Last week, Pokemon Go launched in the US. I know this because that is all my Facebook feed has consisted of since it hit the app store. So far, there hasn’t been much word on how many users have actually downloaded the app from the officials, but according to app analytics company Sensortower Pokemon Go has reached 7.5 million downloads.
As of this writing, I am currently looking out my window and watching my 21-year-old roommate walk around the neighborhood on a quest to find a Snorlax. He is currently on his 6th lap.
The craze has been popular with many people of the Millennial generation and that shouldn’t be too surprising seeing as we were the original players of the game. So far, the company has an estimated income valued at $1.7 million dollars per day and shows no signs of slowing down.
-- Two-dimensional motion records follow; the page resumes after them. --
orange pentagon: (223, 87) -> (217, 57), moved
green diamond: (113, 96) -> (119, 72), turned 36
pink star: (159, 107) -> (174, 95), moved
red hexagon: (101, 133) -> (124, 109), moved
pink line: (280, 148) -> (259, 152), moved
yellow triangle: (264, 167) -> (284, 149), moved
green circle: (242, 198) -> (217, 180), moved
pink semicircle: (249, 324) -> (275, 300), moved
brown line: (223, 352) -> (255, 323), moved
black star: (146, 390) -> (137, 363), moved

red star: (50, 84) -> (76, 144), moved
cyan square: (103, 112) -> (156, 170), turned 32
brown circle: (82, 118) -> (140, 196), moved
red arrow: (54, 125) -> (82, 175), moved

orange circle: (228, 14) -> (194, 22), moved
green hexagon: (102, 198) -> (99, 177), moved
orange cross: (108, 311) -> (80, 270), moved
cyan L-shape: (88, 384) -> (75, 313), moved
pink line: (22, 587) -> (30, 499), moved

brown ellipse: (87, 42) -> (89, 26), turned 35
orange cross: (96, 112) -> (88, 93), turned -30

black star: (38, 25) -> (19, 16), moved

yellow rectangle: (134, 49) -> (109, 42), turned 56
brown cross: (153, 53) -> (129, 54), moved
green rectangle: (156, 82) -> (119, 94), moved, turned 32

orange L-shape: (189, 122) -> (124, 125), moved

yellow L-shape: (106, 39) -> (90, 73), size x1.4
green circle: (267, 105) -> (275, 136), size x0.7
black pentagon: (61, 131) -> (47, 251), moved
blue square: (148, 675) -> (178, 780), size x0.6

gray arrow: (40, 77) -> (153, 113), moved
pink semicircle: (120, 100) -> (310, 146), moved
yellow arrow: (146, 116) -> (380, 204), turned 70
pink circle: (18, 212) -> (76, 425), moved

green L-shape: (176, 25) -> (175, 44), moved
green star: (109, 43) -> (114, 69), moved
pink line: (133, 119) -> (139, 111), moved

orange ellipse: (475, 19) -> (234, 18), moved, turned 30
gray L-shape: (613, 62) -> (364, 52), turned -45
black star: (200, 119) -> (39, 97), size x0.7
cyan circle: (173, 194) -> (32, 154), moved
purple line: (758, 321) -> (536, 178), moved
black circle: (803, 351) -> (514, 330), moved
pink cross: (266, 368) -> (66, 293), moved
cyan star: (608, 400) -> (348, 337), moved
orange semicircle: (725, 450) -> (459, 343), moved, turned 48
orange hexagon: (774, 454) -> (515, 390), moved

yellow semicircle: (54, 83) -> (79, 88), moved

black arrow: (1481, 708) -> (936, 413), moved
The revenue from the game comes from in-game purchases. Essentially people buy “Pokeballs” to catch the little monsters and sometimes they don’t work. When you run out of Pokeball’s, you use real money to purchase more. Thus bleeding many parent’s bank accounts dry.
Another interesting development to come to light since launch is the fact that within a week of its availability, the game got more downloads than Tinder in US Android installs.
The game itself generally requires more time to play (as if that was an issue for people), and according to an infographic from SimilarWeb, the average user spends approximately 45 minutes trying to…”catch’em all”. This dwarfs other social application giants such as Messenger, Instagram, and Snapchat.
Check it out:
With the arrival of this game to smartphone users across the country, it seems like the only way to go is up. The app itself has established its base-layer and has the foresight to develope itself even further in order to keep users active and entertained.